Calf may be first since end of whaling
Sun, 22 Jul 2012 1:14p.m.
A newborn whale calling Western Southland home may be the first southern right whale calf born in New Zealand waters since whaling finished in the 1960s.
Conservation Department biodiversity ranger Ros Cole told Fairfax Media she saw the southern right whale cow and her newborn calf in Colac Bay on Thursday.
The calf was born earlier in the week and the pair could be seen from the beach with binoculars.
"They were basically hunted to extinction and it's pretty special it has chosen Colac Bay," she said.

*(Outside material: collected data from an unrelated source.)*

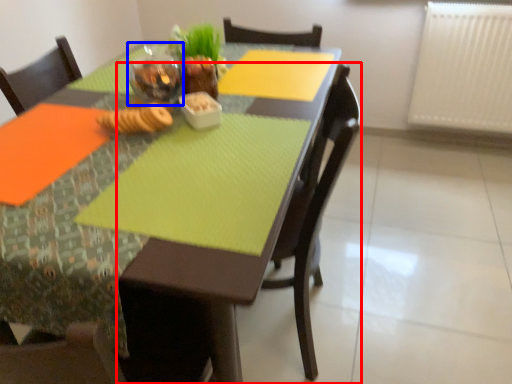 Question: Which object is further to the camera taking this photo, chair (highlighted by a red box) or tableware (highlighted by a blue box)?

Choices:
 (A) chair
 (B) tableware

Answer: (B) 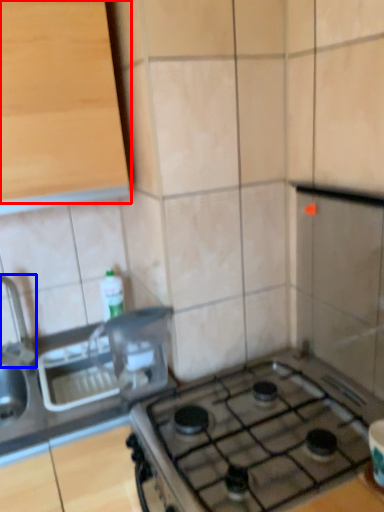 Question: Among these objects, which one is nearest to the camera, cabinetry (highlighted by a red box) or faucet (highlighted by a blue box)?

Choices:
 (A) cabinetry
 (B) faucet

Answer: (A) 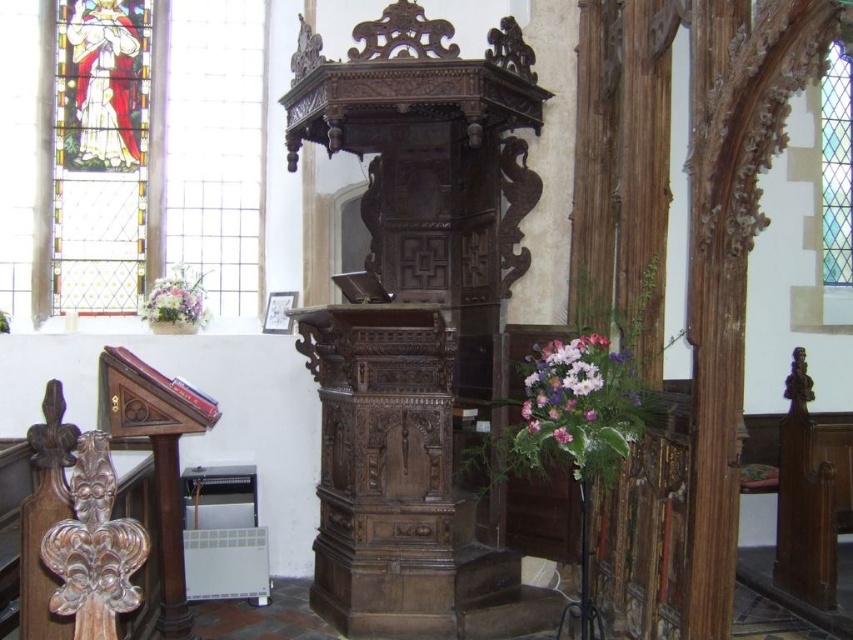 Question: Considering the real-world distances, which object is closest to the fluffy floral bouquet at lower left?

Choices:
 (A) stained glass window at upper right
 (B) purple floral bouquet at right
 (C) dark brown wood pulpit at center
 (D) pink floral bouquet at center

Answer: (C)

Question: Which point is farther to the camera?

Choices:
 (A) pink floral bouquet at center
 (B) stained glass window at upper right

Answer: (B)

Question: Among these points, which one is nearest to the camera?

Choices:
 (A) (259, 275)
 (B) (187, 321)

Answer: (B)

Question: Is fluffy floral bouquet at lower left bigger than pink floral bouquet at center?

Choices:
 (A) no
 (B) yes

Answer: (B)

Question: Does stained glass figure at upper left have a larger size compared to purple floral bouquet at right?

Choices:
 (A) no
 (B) yes

Answer: (B)

Question: Is dark brown wood pulpit at center to the left of pink floral bouquet at center from the viewer's perspective?

Choices:
 (A) yes
 (B) no

Answer: (A) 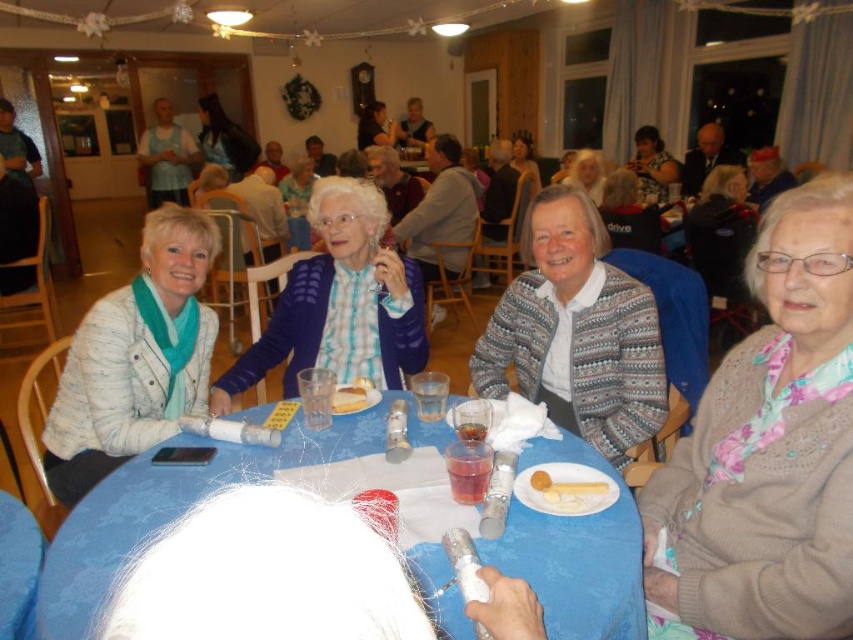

The calf was 4 metres long and weighed about 950kg. Adult whales grew to about 18 metres.
The gender of the calf was unknown but it was healthy and jet black like its mum, Ms Cole said.
Otago University research fellow Will Rayment said if the calf had been born off New Zealand it was significant. Its small size meant that was likely.
Before whaling destroyed their population, they would have bred regularly offshore.
"Commercial whaling pretty much wiped them out. Now we're starting to see them recover."
Dr Rayment and a team from the University of Otago leave on Tuesday for the sub-Antarctic Auckland Islands to study the right whales.
There are around 50-60 calving females a year around the islands, he said.